Чему научили меня самого такие исследования? Я понял, что публицист — не только внимательный собиратель готовых жизненных фактов, но и делатель их. Вот как это происходит: в непрестанных поездках, встречах, разговорах память накапливает, как теперь принято говорить, информацию, она разнообразна, как сама жизнь, и сыра, как глина из карьера; чтобы получить из нее «продукт», мозг должен ее переработать. Не знаю, как у других, у меня эта переработка шла беспрерывно, мозг по какой-то своей системе рассортировывал ее и раскладывал по хранилищам памяти. Приходило время, и я чувствовал, что такое-то хранилище переполнено, там что-то созревает и тема уже просится на бумагу, но не хватает лучика, который осветил бы все собранное в хранилище и стал бы той нитью, на которую сами собой нанижутся факты. Мозг подводил меня к необходимости искать эту нить, и если ее не было или я не находил ее, приходилось конструировать, то есть создавать факт. В таких случаях я шел либо к секретарю райкома, либо к председателю колхоза, либо к другому лицу, облеченному правом распорядиться, и излагал ему свое предложение: давайте попробуем сделать вот так (к примеру, то же обследование быта деревни). И когда факт состоялся, я получал подтверждение правильности своих умозаключений и статья ложилась на бумагу без всяких вымучиваний, как созревший плод. Бывало и так, что организованный факт опровергал мои построения, и тогда — либо затяжной поиск новых доказательств, либо пересмотр умозаключений.
Всех случаев я уже не помню, но вот один, недавний, помнится хорошо, потому что по времени он был довольно длительный и требовал немало усилий. Потом он лег в основу очерка «Воспитание чувств». За годы собкоровской службы у меня сложились хорошие (в смысле взаимопонимания) отношения с Зубцовским райкомом партии. Первым секретарем там был Геннадий Васильевич Макаров, поразительно чуткий к жизненным явлениям человек. Он-то и способствовал сложению особого стиля работы райкома, который и после него долго держался и культивировался другими работниками. Чаще всего я и обращался в Зубцовский райком, когда требовалось «поставить факт». На этот раз «первым» там был Станислав Александрович Ломтев, тоже человек с хорошим кругозором и умением мыслить аналитически. Привели меня к нему размышления о духовном мире современного крестьянина.

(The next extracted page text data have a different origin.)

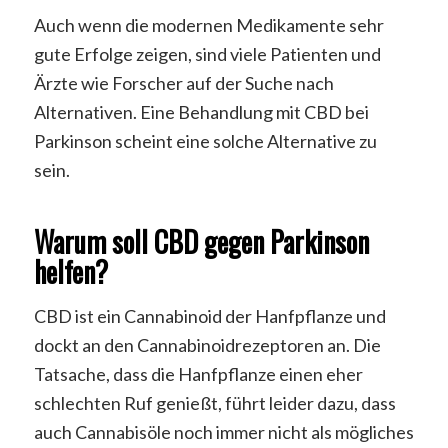
Auch wenn die modernen Medikamente sehr
gute Erfolge zeigen, sind viele Patienten und
Ärzte wie Forscher auf der Suche nach
Alternativen. Eine Behandlung mit CBD bei
Parkinson scheint eine solche Alternative zu
sein.
Warum soll CBD gegen Parkinson
helfen?
CBD ist ein Cannabinoid der Hanfpflanze und
dockt an den Cannabinoidrezeptoren an. Die
Tatsache, dass die Hanfpflanze einen eher
schlechten Ruf genießt, führt leider dazu, dass
auch Cannabisöle noch immer nicht als mögliches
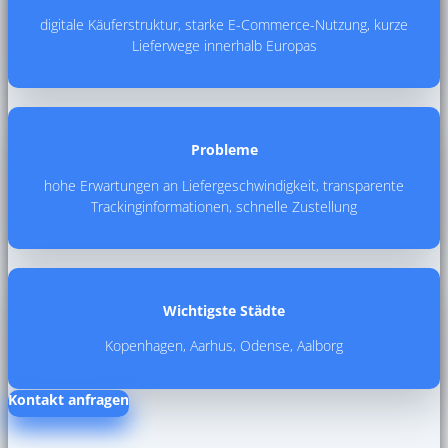
digitale Käuferstruktur, starke E-Commerce-Nutzung, kurze
Lieferwege innerhalb Europas
Probleme
hohe Erwartungen an Liefergeschwindigkeit, transparente
Trackinginformationen, schnelle Zustellung
Wichtigste Städte
Kopenhagen, Aarhus, Odense, Aalborg
Kontakt anfragen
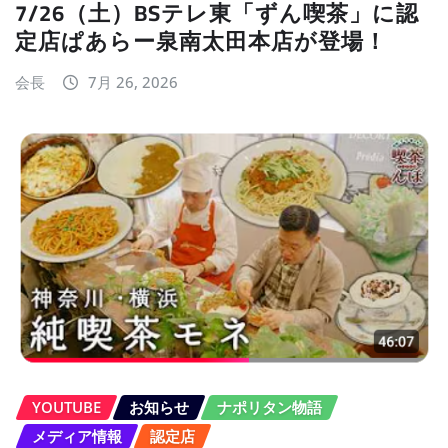
7/26（土）BSテレ東「ずん喫茶」に認
定店ぱあらー泉南太田本店が登場！
会長
7月 26, 2026
YOUTUBE
お知らせ
ナポリタン物語
メディア情報
認定店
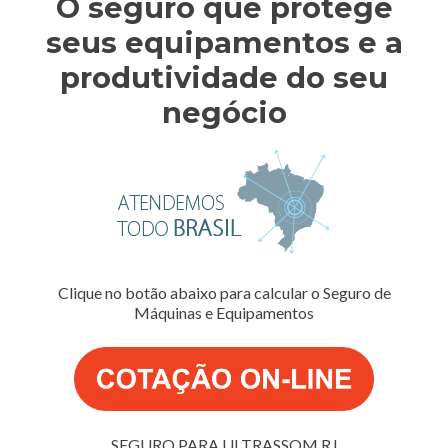
O seguro que protege
seus equipamentos e a
produtividade do seu
negócio
Clique no botão abaixo para calcular o Seguro de
Máquinas e Equipamentos
SEGURO PARA ULTRASSOM RJ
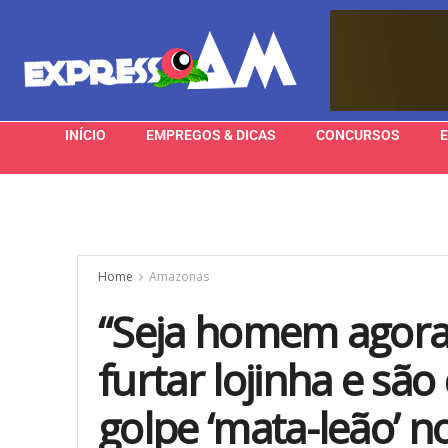
INÍCIO
EMPREGOS & DICAS
CONCURSOS
Home
Amazonas
“Seja homem agora”
furtar lojinha e sã
golpe ‘mata-leão’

Когда живешь в деревне постоянно, делаешь с людьми одно дело, то неизбежно ощущаешь их, так сказать, дыхание, настрой, душевное состояние и чувствуешь, как оно меняется. Очень заметный перелом произошел после того, как деревня перешла на гарантированную денежную оплату. Деньги в деревне — это целый процесс, очень сложный, с последствиями во многом неожиданными, к которым хозяйственники оказались неготовыми, но я сейчас не буду вдаваться в подробности, скажу лишь о том, что касается «постановки» нашего «факта». Сотни наблюдений привели меня к мысли, что материальное благополучие при бедности духовных запросов кидает одних к вещному накопительству, других к пьянке. В том и другом случае душа не наполняется, а опустошается. Мы оказались в этой своей тревоге единомышленниками с Сергеем Романовичем Ильиным, председателем колхоза «Путь Ильича». Он искал путь к обогащению души своих односельчан и уже приходил к выводу: деревне необходимо искусство, только оно может возвысить душу, вырвать человека из плена мелочности и примитивных утех. Меня в то время волновало и другое дело. Я уже был знаком с двумя старыми художниками-живописцами: Николаем Васильевичем Кротовым из Ржева и Иваном Михайловичем Митрофановым из деревни Баранья Гора под Осташковом. Им было за семьдесят, они прошли войну, в их творческих биографиях было много интересного, главное же, оказавшись под старость в глуши, они не оставили кисти, продолжали писать, больше всего этюды: они были страстно влюблены в свой край, в природу Верхней Волги. Волновало и, более того, возмущало меня равнодушие людей, коим по роду службы положено поддерживать таланты. Старики жили забытыми, ни для кого, кроме узкого круга друзей, не интересными и не нужными. Всякое равнодушие непохвально, равнодушие к талантам — отвратительно.
Вот эти два беспокойства — за пустую душу мужика и за забытый талант — неожиданным образом соединились во мне и привели сначала к Ильину, потом к Ломтеву. Я нашел в них полное понимание, и мы начали «ставить факт».
Николай Васильевич Кротов жил в старом, осевшем на все углы доме, чудом уцелевшем в стертом с лица земли войной Ржеве, жил бедно, если не сказать — нищенски, на небольшую пенсию да на те редкие подработки, которые иногда случались. Но угнетало его не это, а ненужность его живописной кисти. О нем вспоминали, когда надо было «обновить наглядную агитацию», и он, мучаясь и стыдясь, шел в клубы или на завод с банками гуаши и рисовал плакаты.